Toch lijkt Plessners buitenstaanderspositie niet alleen te zijn gemotiveerd door de politieke omstandigheden. Reeds in Die Stufen des Organischen und der Mensch uit 1928 treedt dit motief op de voorgrond. ‘Excentrische positionaliteit’, het kernbegrip van zijn wijsgerige antropologie, en de daarmee verbonden antropologische grondwetten waarin de ‘natuurlijke kunstmatigheid’, ‘bemiddelde onmiddellijkheid’ en ‘utopische positie’ van de menselijke levensvorm tot uitdrukking komt, laten zich ook lezen als een pregnante uitdrukking van de vervreemding en ontworteling die kenmerkend is voor de moderne samenleving zoals die in het twintigste-eeuwse Europa gestalte kreeg. Waar veel van zijn tijdgenoten verlangden naar een nieuwe geborgenheid, daar staat bij Plessner zowel de persoonlijkheid als het werk in het teken van een radicale acceptatie van de ‘contitutieve thuisloosheid’ van de menselijke levensvorm.[4]

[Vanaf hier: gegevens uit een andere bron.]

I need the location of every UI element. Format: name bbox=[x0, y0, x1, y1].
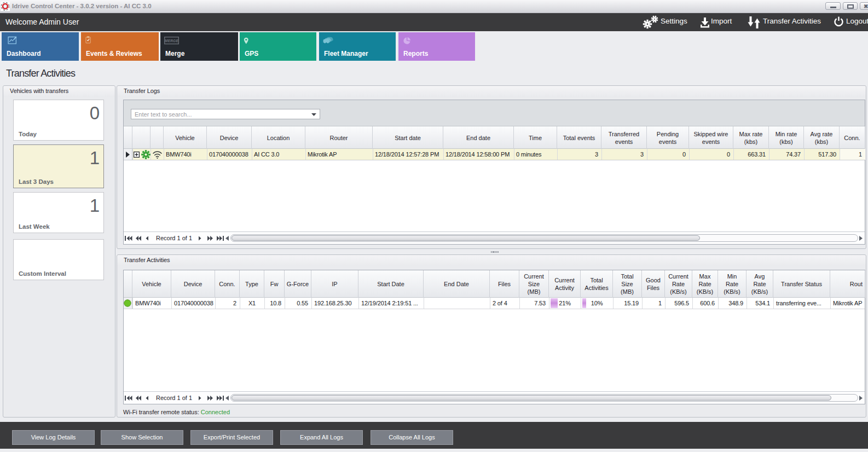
svg-text:MERGE: MERGE bbox=[165, 39, 178, 43]
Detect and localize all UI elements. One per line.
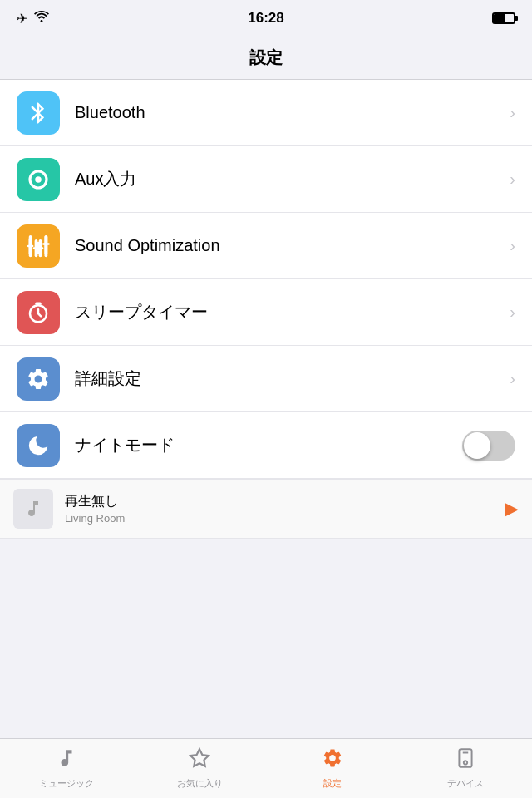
moon-icon bbox=[26, 433, 51, 458]
settings-item-aux[interactable]: Aux入力 › bbox=[0, 146, 532, 213]
aux-icon bbox=[26, 167, 51, 192]
play-button[interactable]: ▶ bbox=[505, 498, 519, 520]
toggle-knob bbox=[464, 432, 490, 459]
chevron-icon: › bbox=[510, 236, 515, 255]
settings-list: Bluetooth › Aux入力 › bbox=[0, 80, 532, 479]
advanced-label: 詳細設定 bbox=[75, 367, 510, 390]
wifi-icon bbox=[34, 11, 49, 26]
timer-icon bbox=[26, 300, 51, 325]
status-time: 16:28 bbox=[248, 10, 283, 27]
chevron-icon: › bbox=[510, 369, 515, 388]
airplane-icon: ✈ bbox=[17, 11, 27, 27]
now-playing-icon bbox=[13, 489, 53, 529]
tab-item-settings[interactable]: 設定 bbox=[266, 739, 399, 798]
battery-icon bbox=[492, 12, 515, 24]
now-playing-text: 再生無し Living Room bbox=[65, 493, 505, 525]
now-playing-subtitle: Living Room bbox=[65, 512, 505, 525]
now-playing-title: 再生無し bbox=[65, 493, 505, 510]
music-note-icon bbox=[23, 499, 43, 519]
nav-bar: 設定 bbox=[0, 37, 532, 80]
settings-tab-label: 設定 bbox=[323, 777, 342, 790]
settings-item-sleep-timer[interactable]: スリープタイマー › bbox=[0, 279, 532, 346]
gear-icon-bg bbox=[17, 357, 60, 401]
tab-item-device[interactable]: デバイス bbox=[399, 739, 532, 798]
chevron-icon: › bbox=[510, 103, 515, 122]
sleep-timer-label: スリープタイマー bbox=[75, 301, 510, 323]
chevron-icon: › bbox=[510, 303, 515, 322]
device-tab-icon bbox=[455, 747, 476, 774]
now-playing-bar[interactable]: 再生無し Living Room ▶ bbox=[0, 479, 532, 539]
settings-item-advanced[interactable]: 詳細設定 › bbox=[0, 346, 532, 412]
favorites-tab-icon bbox=[189, 747, 210, 774]
svg-point-1 bbox=[35, 176, 42, 183]
device-tab-label: デバイス bbox=[447, 777, 484, 790]
status-left: ✈ bbox=[17, 11, 49, 27]
status-right bbox=[492, 12, 515, 24]
bluetooth-icon-bg bbox=[17, 91, 60, 135]
equalizer-icon-bg bbox=[17, 224, 60, 268]
gear-icon bbox=[26, 367, 51, 392]
bluetooth-label: Bluetooth bbox=[75, 103, 510, 122]
equalizer-icon bbox=[26, 234, 51, 259]
aux-label: Aux入力 bbox=[75, 168, 510, 190]
favorites-tab-label: お気に入り bbox=[177, 777, 223, 790]
timer-icon-bg bbox=[17, 291, 60, 334]
tab-item-music[interactable]: ミュージック bbox=[0, 739, 133, 798]
moon-icon-bg bbox=[17, 424, 60, 467]
settings-item-night-mode[interactable]: ナイトモード bbox=[0, 412, 532, 479]
chevron-icon: › bbox=[510, 170, 515, 189]
svg-rect-15 bbox=[35, 302, 42, 304]
page-title: 設定 bbox=[249, 47, 283, 69]
music-tab-label: ミュージック bbox=[39, 777, 94, 790]
aux-icon-bg bbox=[17, 158, 60, 201]
settings-tab-icon bbox=[322, 747, 343, 774]
tab-bar: ミュージック お気に入り 設定 デバイス bbox=[0, 738, 532, 798]
status-bar: ✈ 16:28 bbox=[0, 0, 532, 37]
night-mode-toggle[interactable] bbox=[462, 431, 515, 461]
settings-item-bluetooth[interactable]: Bluetooth › bbox=[0, 80, 532, 146]
svg-marker-16 bbox=[190, 749, 209, 766]
bluetooth-icon bbox=[26, 101, 51, 126]
svg-point-18 bbox=[464, 761, 467, 764]
sound-optimization-label: Sound Optimization bbox=[75, 236, 510, 255]
music-tab-icon bbox=[56, 747, 77, 774]
settings-item-sound-optimization[interactable]: Sound Optimization › bbox=[0, 213, 532, 279]
night-mode-label: ナイトモード bbox=[75, 434, 462, 456]
tab-item-favorites[interactable]: お気に入り bbox=[133, 739, 266, 798]
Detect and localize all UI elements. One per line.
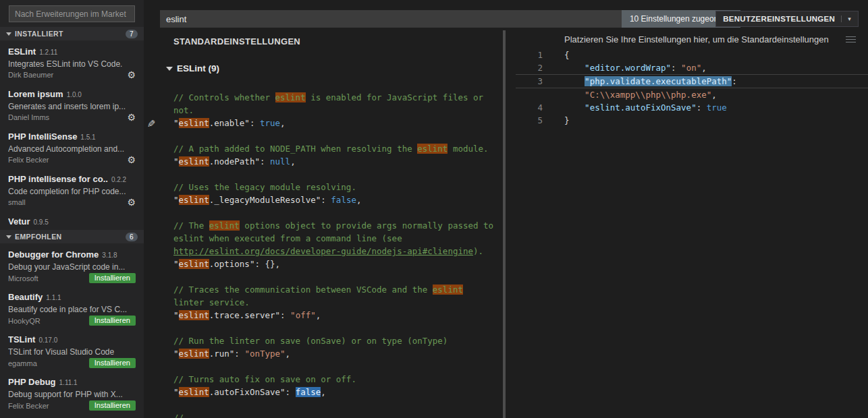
code-line: // — [173, 411, 502, 418]
extension-name: TSLint — [8, 334, 35, 345]
install-button[interactable]: Installieren — [89, 400, 136, 411]
settings-scope-label: BENUTZEREINSTELLUNGEN — [723, 15, 835, 23]
code-segment: ). — [473, 246, 483, 256]
default-settings-pane[interactable]: STANDARDEINSTELLUNGEN ESLint (9) // Cont… — [144, 30, 506, 418]
search-match-highlight: eslint — [179, 349, 209, 359]
code-line: 5} — [516, 114, 868, 127]
extension-item-eslint[interactable]: ESLint1.2.11Integrates ESLint into VS Co… — [0, 40, 144, 83]
code-content: "php.validate.executablePath": — [543, 75, 737, 88]
editor-actions-icon[interactable] — [846, 36, 856, 44]
extension-footer-row: MicrosoftInstallieren — [8, 273, 136, 283]
extension-gear-icon[interactable]: ⚙ — [127, 113, 136, 122]
settings-group-eslint[interactable]: ESLint (9) — [166, 63, 219, 73]
code-segment: : — [234, 349, 244, 359]
code-line: // Turns auto fix on save on or off. — [173, 373, 502, 386]
code-segment: // Controls whether — [173, 92, 275, 102]
extension-author: small — [8, 198, 26, 206]
user-settings-code: 1{2 "editor.wordWrap": "on",3 "php.valid… — [516, 49, 868, 127]
extension-version: 3.1.8 — [102, 251, 117, 259]
code-content: "eslint.autoFixOnSave": true — [543, 101, 727, 114]
extension-item-beautify[interactable]: Beautify1.1.1Beautify code in place for … — [0, 286, 144, 328]
line-number: 1 — [516, 49, 543, 61]
extension-version: 1.0.0 — [67, 91, 82, 98]
section-label: EMPFOHLEN — [15, 233, 62, 241]
user-settings-pane[interactable]: Platzieren Sie Ihre Einstellungen hier, … — [510, 30, 868, 418]
extensions-list: INSTALLIERT7ESLint1.2.11Integrates ESLin… — [0, 27, 144, 413]
search-match-highlight: eslint — [179, 156, 209, 167]
extension-item-php-intellisense[interactable]: PHP IntelliSense1.5.1Advanced Autocomple… — [0, 125, 144, 168]
search-match-highlight: eslint — [179, 259, 209, 269]
code-line — [173, 360, 502, 373]
extension-item-tslint[interactable]: TSLint0.17.0TSLint for Visual Studio Cod… — [0, 328, 144, 371]
section-header-installiert[interactable]: INSTALLIERT7 — [0, 27, 144, 40]
extension-description: Advanced Autocompletion and... — [8, 144, 136, 154]
extension-item-php-debug[interactable]: PHP Debug1.11.1Debug support for PHP wit… — [0, 371, 144, 413]
extension-item-php-intellisense-for-co[interactable]: PHP intellisense for co..0.2.2Code compl… — [0, 168, 144, 210]
extension-gear-icon[interactable]: ⚙ — [127, 198, 136, 207]
extension-footer-row: small⚙ — [8, 198, 136, 207]
code-segment — [564, 90, 585, 100]
code-content: { — [543, 49, 570, 61]
code-segment: "C:\\xampp\\php\\php.exe" — [585, 90, 711, 100]
section-header-empfohlen[interactable]: EMPFOHLEN6 — [0, 230, 144, 243]
code-segment: "editor.wordWrap" — [585, 63, 671, 73]
code-segment: not. — [173, 105, 194, 115]
code-segment: : — [250, 118, 260, 128]
extensions-search-placeholder: Nach Erweiterungen im Market — [15, 9, 126, 19]
code-line: "eslint.nodePath": null, — [173, 155, 502, 168]
install-button[interactable]: Installieren — [89, 358, 136, 368]
code-segment: " — [173, 156, 179, 167]
line-number — [516, 88, 543, 101]
code-segment: : — [697, 102, 707, 113]
code-segment: .nodePath" — [209, 156, 260, 167]
code-segment: // — [173, 413, 184, 418]
extension-version: 1.5.1 — [80, 133, 95, 141]
extension-title-row: PHP intellisense for co..0.2.2 — [8, 173, 136, 185]
extension-item-lorem-ipsum[interactable]: Lorem ipsum1.0.0Generates and inserts lo… — [0, 83, 144, 125]
extension-description: Code completion for PHP code... — [8, 187, 136, 196]
code-segment: { — [564, 50, 570, 60]
search-match-highlight: eslint — [209, 220, 240, 231]
code-segment: .autoFixOnSave" — [209, 387, 286, 397]
extension-version: 0.2.2 — [111, 176, 126, 183]
code-segment: eslint when executed from a command line… — [173, 233, 402, 243]
search-match-highlight: eslint — [275, 92, 306, 102]
extension-footer-row: egammaInstallieren — [8, 358, 136, 368]
code-line: http://eslint.org/docs/developer-guide/n… — [173, 245, 502, 258]
code-segment: " — [173, 387, 179, 397]
current-line: 3 "php.validate.executablePath": — [516, 74, 868, 88]
settings-doc-link[interactable]: http://eslint.org/docs/developer-guide/n… — [173, 246, 473, 256]
settings-scope-dropdown[interactable]: BENUTZEREINSTELLUNGEN ▾ — [715, 11, 859, 27]
extension-item-debugger-for-chrome[interactable]: Debugger for Chrome3.1.8Debug your JavaS… — [0, 243, 144, 286]
extension-version: 1.2.11 — [39, 49, 57, 56]
code-line: // Traces the communication between VSCo… — [173, 283, 502, 296]
code-segment: .enable" — [209, 118, 250, 128]
install-button[interactable]: Installieren — [89, 273, 136, 283]
extension-author: HookyQR — [8, 317, 40, 325]
install-button[interactable]: Installieren — [89, 316, 136, 326]
extension-description: Debug your JavaScript code in... — [8, 262, 136, 272]
extension-gear-icon[interactable]: ⚙ — [127, 70, 136, 80]
extension-title-row: Vetur0.9.5 — [8, 215, 136, 227]
code-segment: , — [356, 195, 362, 205]
code-segment: "onType" — [244, 349, 285, 359]
code-line — [173, 322, 502, 334]
extension-footer-row: Felix BeckerInstallieren — [8, 400, 136, 411]
extensions-search-input[interactable]: Nach Erweiterungen im Market — [9, 5, 135, 22]
extension-name: Debugger for Chrome — [8, 249, 99, 260]
edit-setting-pencil-icon[interactable]: ✎ — [147, 118, 156, 130]
code-line: // Uses the legacy module resolving. — [173, 181, 502, 193]
scrollbar[interactable] — [503, 30, 506, 418]
extension-gear-icon[interactable]: ⚙ — [127, 155, 136, 165]
extension-item-vetur[interactable]: Vetur0.9.5Vue tooling for VS Code — [0, 210, 144, 230]
settings-search-input[interactable]: eslint 10 Einstellungen zugeordnet — [160, 10, 740, 28]
code-segment: // The — [173, 220, 209, 231]
code-segment: // A path added to NODE_PATH when resolv… — [173, 144, 417, 154]
code-segment: module. — [447, 144, 488, 154]
collapse-arrow-icon — [6, 32, 11, 36]
code-segment: , — [321, 387, 326, 397]
code-line — [173, 129, 502, 142]
code-segment: " — [173, 118, 179, 128]
user-settings-hint: Platzieren Sie Ihre Einstellungen hier, … — [564, 34, 829, 44]
extension-name: Beautify — [8, 292, 43, 302]
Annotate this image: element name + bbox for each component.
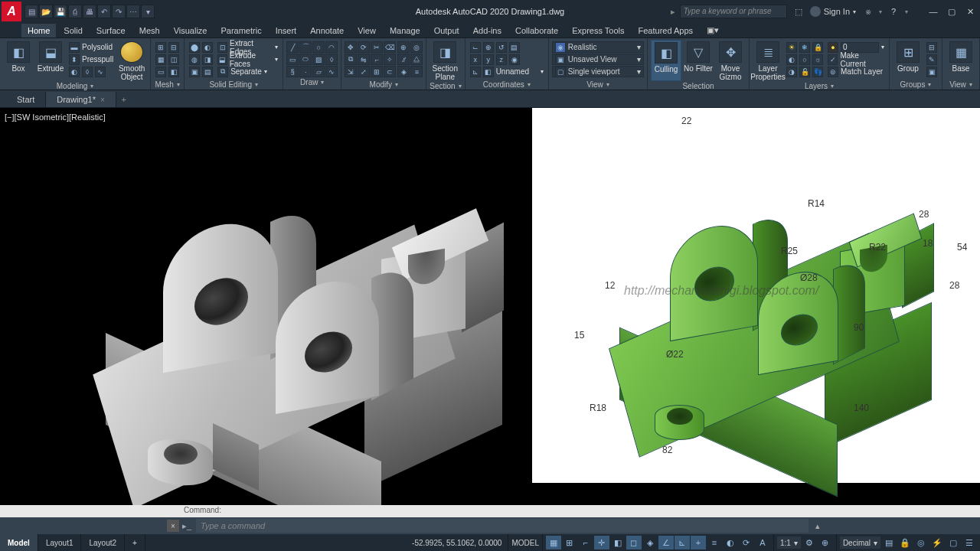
new-tab-button[interactable]: + (116, 92, 132, 107)
culling-button[interactable]: ◧Culling (651, 40, 681, 81)
fillet-icon[interactable]: ⌐ (371, 54, 383, 65)
cleanscreen-icon[interactable]: ▢ (946, 536, 961, 549)
slice-icon[interactable]: ◨ (202, 54, 213, 65)
explode-icon[interactable]: ✧ (384, 54, 396, 65)
dynamic-ucs-icon[interactable]: ⊾ (675, 536, 690, 549)
ucs-prev-icon[interactable]: ↺ (496, 42, 507, 53)
otrack-icon[interactable]: ∠ (658, 536, 674, 549)
snap-icon[interactable]: ⊞ (562, 536, 577, 549)
qat-new-icon[interactable]: ▤ (24, 5, 38, 18)
tab-collaborate[interactable]: Collaborate (509, 24, 564, 37)
poly3d-icon[interactable]: ◊ (325, 54, 338, 65)
tab-parametric[interactable]: Parametric (214, 24, 267, 37)
helix-icon[interactable]: § (286, 66, 299, 77)
copy-icon[interactable]: ⧉ (345, 54, 357, 65)
layer-props-button[interactable]: ≣Layer Properties (753, 40, 783, 81)
mesh-split-icon[interactable]: ◧ (168, 67, 179, 77)
tab-express[interactable]: Express Tools (566, 24, 630, 37)
lockui-icon[interactable]: 🔒 (897, 536, 913, 549)
panel-title-solidedit[interactable]: Solid Editing (188, 80, 279, 90)
ucs-x-icon[interactable]: x (470, 54, 481, 65)
tab-surface[interactable]: Surface (90, 24, 132, 37)
ucs-icon[interactable]: ⌙ (470, 42, 481, 53)
close-tab-icon[interactable]: × (100, 96, 105, 104)
layer-freeze-icon[interactable]: ❄ (799, 42, 810, 53)
3dmove-icon[interactable]: ⊕ (397, 41, 410, 53)
qat-open-icon[interactable]: 📂 (39, 5, 53, 18)
intersect-icon[interactable]: ◍ (189, 54, 200, 65)
transparency-icon[interactable]: ◐ (723, 536, 738, 549)
match-layer-button[interactable]: ⊜Match Layer (826, 66, 886, 77)
region-icon[interactable]: ▱ (312, 66, 325, 77)
extrude-button[interactable]: ⬓Extrude (35, 40, 66, 81)
separate-button[interactable]: ⧉Separate▾ (216, 66, 279, 77)
visual-style-dropdown[interactable]: ◉ Realistic▾ (552, 41, 644, 53)
circle-icon[interactable]: ○ (312, 41, 325, 53)
layer-lock-icon[interactable]: 🔒 (812, 42, 823, 53)
spline-icon[interactable]: ∿ (325, 66, 338, 77)
array-icon[interactable]: ⊞ (371, 66, 383, 77)
customize-icon[interactable]: ☰ (962, 536, 977, 549)
ucs-world-icon[interactable]: ⊕ (483, 42, 494, 53)
tab-addins[interactable]: Add-ins (467, 24, 508, 37)
qat-saveas-icon[interactable]: ⎙ (68, 5, 82, 18)
panel-title-groups[interactable]: Groups (893, 80, 939, 90)
qat-dropdown-icon[interactable]: ▾ (141, 5, 155, 18)
trim-icon[interactable]: ✂ (371, 41, 383, 53)
command-input[interactable]: Type a command (196, 519, 808, 533)
mesh-crease-icon[interactable]: ◫ (168, 54, 179, 65)
hardware-accel-icon[interactable]: ⚡ (929, 536, 945, 549)
group-button[interactable]: ⊞Group (893, 40, 923, 80)
arc-icon[interactable]: ◠ (325, 41, 338, 53)
osnap-icon[interactable]: ◻ (626, 536, 642, 549)
tab-visualize[interactable]: Visualize (168, 24, 214, 37)
3drotate-icon[interactable]: ◎ (410, 41, 423, 53)
layer-uniso-icon[interactable]: ◑ (786, 67, 797, 77)
scale-icon[interactable]: ⤢ (358, 66, 370, 77)
tab-insert[interactable]: Insert (270, 24, 303, 37)
ungroup-icon[interactable]: ⊟ (926, 42, 937, 53)
lwt-icon[interactable]: ≡ (707, 536, 722, 549)
saved-view-dropdown[interactable]: ▣ Unsaved View▾ (552, 54, 644, 65)
layer-unlock-icon[interactable]: 🔓 (799, 67, 810, 77)
tab-output[interactable]: Output (428, 24, 466, 37)
smooth-object-button[interactable]: Smooth Object (116, 40, 147, 81)
units-dropdown[interactable]: Decimal▾ (840, 536, 880, 549)
cmd-recent-button[interactable]: ▴ (812, 520, 824, 532)
ortho-icon[interactable]: ⌐ (578, 536, 593, 549)
dyn-input-icon[interactable]: + (691, 536, 706, 549)
modeltab-layout1[interactable]: Layout1 (38, 534, 82, 551)
model-space-label[interactable]: MODEL (511, 539, 539, 547)
qat-plot-icon[interactable]: 🖶 (83, 5, 96, 18)
iso-icon[interactable]: ◧ (610, 536, 626, 549)
make-current-button[interactable]: ✓Make Current (826, 54, 886, 65)
imprint-icon[interactable]: ▤ (202, 67, 213, 77)
rotate-icon[interactable]: ⟳ (358, 41, 370, 53)
modeltab-add[interactable]: + (125, 534, 145, 551)
modeltab-model[interactable]: Model (0, 534, 38, 551)
quickprops-icon[interactable]: ▤ (881, 536, 897, 549)
layer-iso-icon[interactable]: ◐ (786, 54, 797, 65)
search-input[interactable]: Type a keyword or phrase (680, 5, 787, 18)
base-view-button[interactable]: ▦Base (946, 40, 976, 80)
anno-monitor-icon[interactable]: ⊕ (818, 536, 833, 549)
mesh-refine-icon[interactable]: ▦ (155, 54, 166, 65)
minimize-button[interactable]: — (926, 5, 940, 18)
start-tab[interactable]: Start (6, 92, 46, 107)
panel-title-coordinates[interactable]: Coordinates (469, 80, 545, 90)
subtract-icon[interactable]: ◐ (202, 42, 213, 53)
nofilter-button[interactable]: ▽No Filter (683, 40, 714, 81)
qat-share-icon[interactable]: ⋯ (126, 5, 140, 18)
offset-icon[interactable]: ⊂ (384, 66, 396, 77)
ucs-y-icon[interactable]: y (483, 54, 494, 65)
infocenter-icon[interactable]: ⬚ (792, 5, 805, 18)
workspace-icon[interactable]: ⚙ (802, 536, 817, 549)
layer-thaw-icon[interactable]: ☼ (812, 54, 823, 65)
union-icon[interactable]: ⬤ (189, 42, 200, 53)
close-button[interactable]: ✕ (963, 5, 977, 18)
panel-title-draw[interactable]: Draw (286, 77, 338, 87)
tab-launcher-icon[interactable]: ▣▾ (701, 23, 725, 37)
cycling-icon[interactable]: ⟳ (739, 536, 754, 549)
stretch-icon[interactable]: ⇲ (345, 66, 357, 77)
app-menu-button[interactable]: A (2, 2, 21, 21)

In dat perspectief bezien is het een gelukkige keuze van Carola Dietze geweest om de invloed die Plessners emigratie en remigratie hebben gehad op zijn denken, tot rode draad in haar biografie te maken. Dat onderscheidt Dietze’s biografie, een met de Hedwig-Hintze-Preis van het Deutschen Historikerverband bekroonde bewerking van haar Göttinger dissertatie uit 2005, van de twee andere recent verschenen biografieën over Plessner: Kersten Schüßlers in 2000 verschenen intellectuele biografie[5] en Christoph Dejungs literaire biografie uit 2003 die is gekleurd door de persoonlijke omgang met zijn leermeester.[6] Waar Schüßler zich grotendeels beperkt tot Plessners intellectuele ontwikkeling tot 1933, bestrijkt Dietze ook de biografisch en historisch cruciale periode daarna. Dietze’s biografie onderscheidt zich bovendien van de eerdere biografieën doordat deze is gebaseerd op omvangrijk wetenschappelijk verantwoord bronnenonderzoek. Door ruimhartig te citeren uit de o.a. uit de Keulse, Groningse en Göttingse universiteitsarchieven opgedoken briefwisselingen en rapporten biedt Dietze’s historische biografie niet alleen een fascinerend blik in de moeizame carrière van Plessner, maar ook in de geschiedenis van de genoemde universiteiten voor, tijdens en na de Tweede Wereldoorlog en – meer in het algemeen - van de academische cultuur in Duitsland en Nederland in die jaren.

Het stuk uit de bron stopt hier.